[Data excerpts]
========
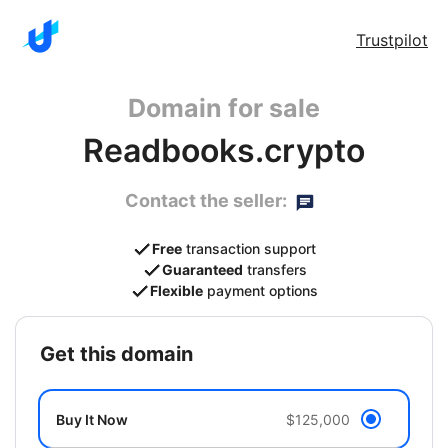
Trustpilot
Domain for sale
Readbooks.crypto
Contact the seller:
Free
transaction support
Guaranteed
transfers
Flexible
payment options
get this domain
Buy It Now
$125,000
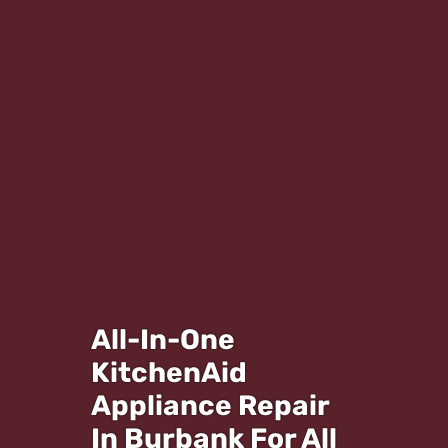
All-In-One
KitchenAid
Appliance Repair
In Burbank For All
========
* WHAT TO WORK ON
Retype all the data exactly, please, without pictures.

* ANSWER AREA
Trustpilot
Domain for sale
Readbooks.crypto
Contact the seller:
Free
transaction support
Guaranteed
transfers
Flexible
payment options
get this domain
Buy It Now
$125,000
All-In-One
KitchenAid
Appliance Repair
In Burbank For All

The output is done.